A current member of the U.S. Supreme Court, Justice Sonia Sotomayor, has acknowledged the shortcomings of eyewitness testimony. She wrote, “eyewitness identifications’ unique confluence of features — their unreliability, susceptibility to suggestion, powerful impact on the jury, and resistance to the ordinary tests of the adversarial process — can undermine the fairness of a trial.”

What can cause an eyewitness to misidentify a suspect? There are a number of factors: Poor lighting, the crime occurred quickly, the presence of a gun, and the fact that the perpetrator is a different race than the witness. The police can, as well, intentionally or unintentionally influence an eyewitness’ identification. This week Louisiana Gov. John Edwards signed into law legislation requiring all police agencies in Louisiana to adopt eyewitness identification procedures aimed at preventing mistaken identifications and wrongful convictions.

Louisiana joins New Jersey, Massachusetts and North Carolina, among other states, to review and revise state rules for how judges and jurors treat evidence from police lineups and photo arrays. States are utilizing practices supported by years of research.

There are four basic rules proposed by researchers to help promote valid police identifications including: Who conducts the lineup; instructions on viewing the lineup; the structure of the lineup or array; and immediately obtaining a confidence statement for the eyewitness.

When it comes to the “who,” research supports double-blind lineups administered by a police officer who is not familiar with the suspect and who is not one of the primary investigators on the case. The instructions are equally important. For instance, a photo array should be presented sequentially rather than as a group without comment by the officer displaying the array. Research studies have revealed that both practices decrease the pressure on witnesses to pick someone and guards against undue influence.
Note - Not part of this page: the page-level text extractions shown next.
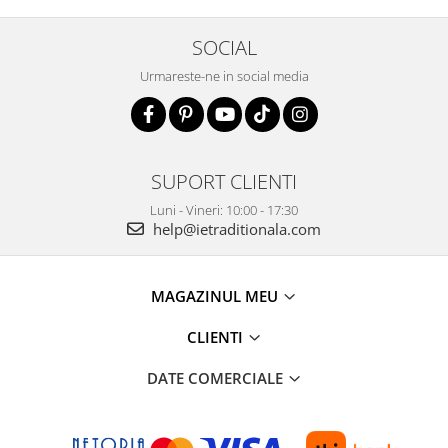
SOCIAL
Urmareste-ne in social media
SUPORT CLIENTI
Luni - Vineri: 10:00 - 17:30
help@ietraditionala.com
MAGAZINUL MEU
CLIENTI
DATE COMERCIALE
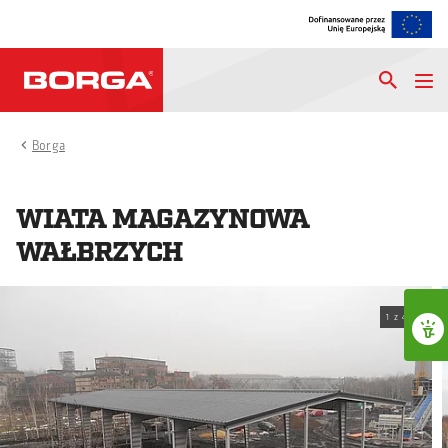
Borga
WIATA MAGAZYNOWA
WAŁBRZYCH
1
z
4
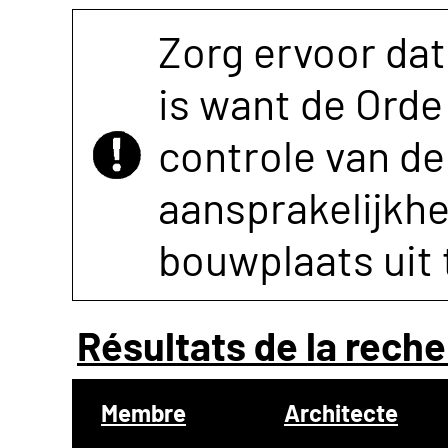
Zorg ervoor dat
is want de Orde 
controle van de 
aansprakelijkh
bouwplaats uit 
Résultats de la reche
Membre
Architecte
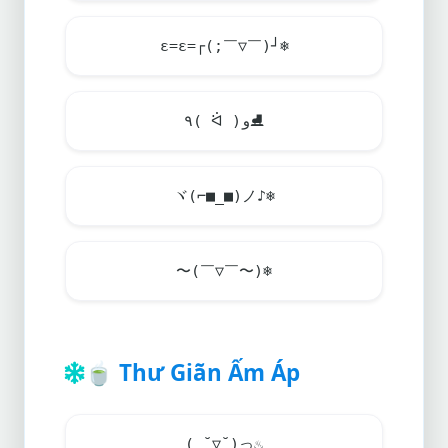
ε=ε=┌(;￣▽￣)┘
❄️
٩( ᐛ )و
⛸️
ヾ(⌐■_■)ノ♪
❄️
〜(￣▽￣〜)
❄️
🍵
Thư Giãn Ấm Áp
( ˘▽˘)っ
♨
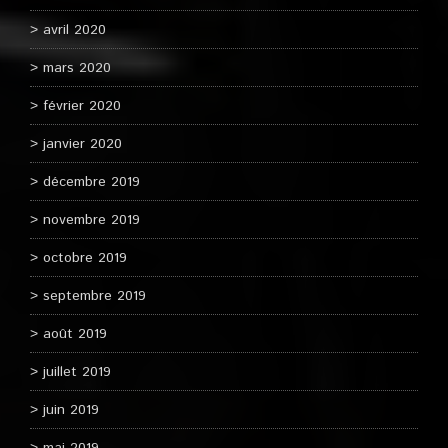
avril 2020
mars 2020
février 2020
janvier 2020
décembre 2019
novembre 2019
octobre 2019
septembre 2019
août 2019
juillet 2019
juin 2019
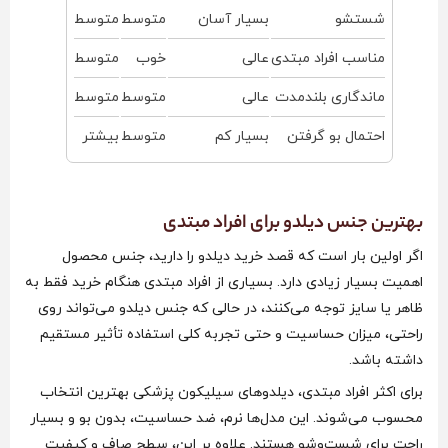
شستشو
بسیار آسان
متوسط
متوسط
مناسب افراد مبتدی
عالی
خوب
متوسط
ماندگاری بلندمدت
عالی
متوسط
متوسط
احتمال بو گرفتن
بسیار کم
متوسط
بیشتر
بهترین جنس دیلدو برای افراد مبتدی
اگر اولین بار است که قصد خرید دیلدو را دارید، جنس محصول
اهمیت بسیار زیادی دارد. بسیاری از افراد مبتدی هنگام خرید فقط به
ظاهر یا سایز توجه می‌کنند، در حالی که جنس دیلدو می‌تواند روی
راحتی، میزان حساسیت و حتی تجربه کلی استفاده تأثیر مستقیم
داشته باشد.
برای اکثر افراد مبتدی، دیلدوهای سیلیکون پزشکی بهترین انتخاب
محسوب می‌شوند. این مدل‌ها نرم، ضد حساسیت، بدون بو و بسیار
راحت برای شست‌وشو هستند. علاوه بر این، سطح صاف و کیفیت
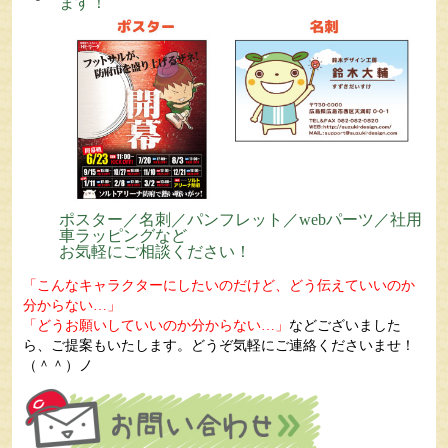
ます！
ポスター／名刺／パンフレット／webパーツ／社用
車ラッピングなど
お気軽にご相談ください！
「こんなキャラクターにしたいのだけど、どう伝えていいのか
分からない…」
「どうお願いしていいのか分からない…」
などございました
ら、ご提案もいたします。どうぞ気軽にご連絡くださいませ！
（＾＾）ノ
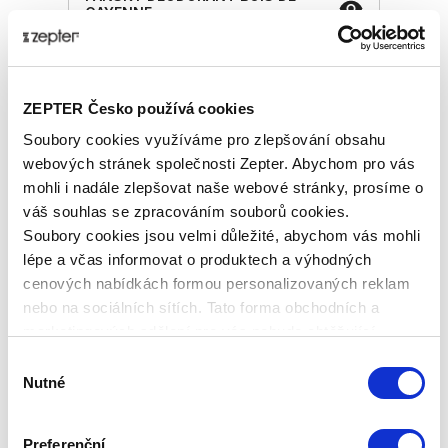
CAYENNE
Základní cena
1 820,00 Kč
Zepter Club
cena
ZEPTER Česko používá cookies
Přihlaste se a zobrazí se vám cena pro
člena klubu.
Soubory cookies využíváme pro zlepšování obsahu
Pouze členové klubu mají garanci
webových stránek společnosti Zepter. Abychom pro vás
každého nákupu s přímým
mohli i nadále zlepšovat naše webové stránky, prosíme o
zvýhodněním -5 % až -40 %!
váš souhlas se zpracováním souborů cookies.
Soubory cookies jsou velmi důležité, abychom vás mohli
lépe a včas informovat o produktech a výhodných
cenových nabídkách formou personalizovaných reklam
nebo na sociálních sítích. Tato forma obchodních a
marketingových sdělení pro vás nebude obtěžující.
Výběr
Nutné
souhlasu
Preferenční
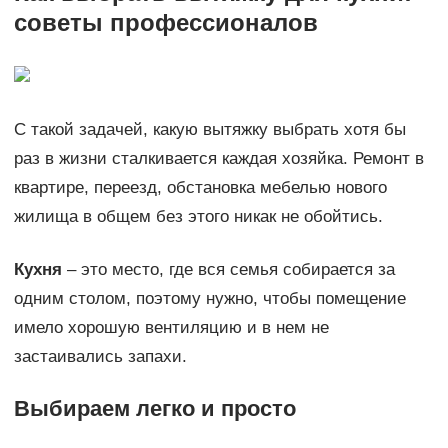
советы профессионалов
С такой задачей, какую вытяжку выбрать хотя бы
раз в жизни сталкивается каждая хозяйка. Ремонт в
квартире, переезд, обстановка мебелью нового
жилища в общем без этого никак не обойтись.
Кухня
– это место, где вся семья собирается за
одним столом, поэтому нужно, чтобы помещение
имело хорошую вентиляцию и в нем не
застаивались запахи.
Выбираем легко и просто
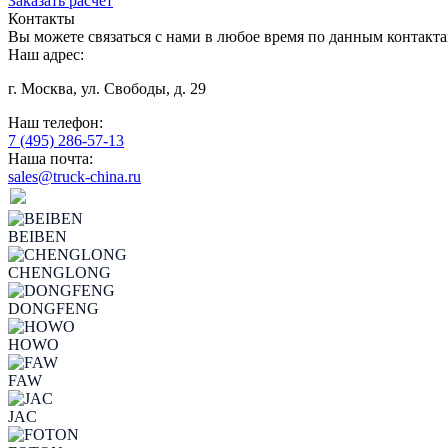
Заказать расчет
Контакты
Вы можете связаться с нами в любое время по данным контакт
Наш адрес:
г. Москва, ул. Свободы, д. 29
Наш телефон:
7 (495) 286-57-13
Наша почта:
sales@truck-china.ru
BEIBEN
CHENGLONG
DONGFENG
HOWO
FAW
JAC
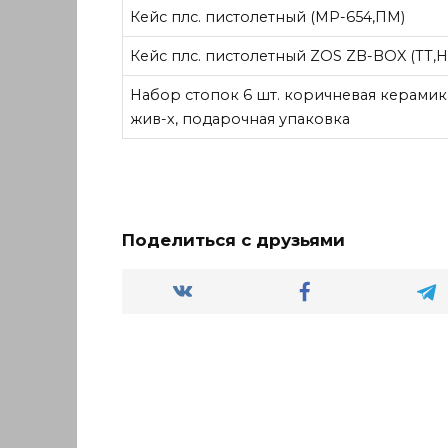
Кейс плс. пистолетный (МР-654,ПМ)
Кейс плс. пистолетный ZOS ZB-BOX (ТТ,Н
Набор стопок 6 шт. коричневая керамика
жив-х, подарочная упаковка
Поделиться с друзьями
The structure of the lineup is another area where bias can seep into the process. If the eyewitness described the suspect as a white male with long hair, approximately 6 feet, 4 inches tall with a thin build, it would not be fair to have the suspect and four short, overweight, bald men in a lineup.

Finally, a confidence statement taken from the witness immediately after the array or lineup will provide the police, the suspect and ultimately jurors with a clear understanding of just how sure — or confident — the eyewitness is in her identification of the suspect.

The Louisiana legislation, according to the New Orleans Times-Picayune, mandates all police agencies in the state adopt the Louisiana Sheriff’s Executive Management Institute model policy on eyewitness identification procedures, or write its own policy that adapts best practices. The model policy calls for, among other procedures, blind administration of photo lineups and instructions that the suspect may or may not be in the lineup.

What was once the gold standard of evidence — the disinterested eyewitness — is now subject to intense scrutiny. Standardized identification procedures are a start, however, acknowledging that witnesses can be unintentionally biased or that the human mind is fallible may be more difficult.
— Matthew T. Mangino is of counsel with Luxenberg, Garbett, Kelly & George P.C. His book The Executioner’s Toll, 2010 was released by McFarland Publishing. You can reach him at www.mattmangino.com and follow him on Twitter @MatthewTMangino.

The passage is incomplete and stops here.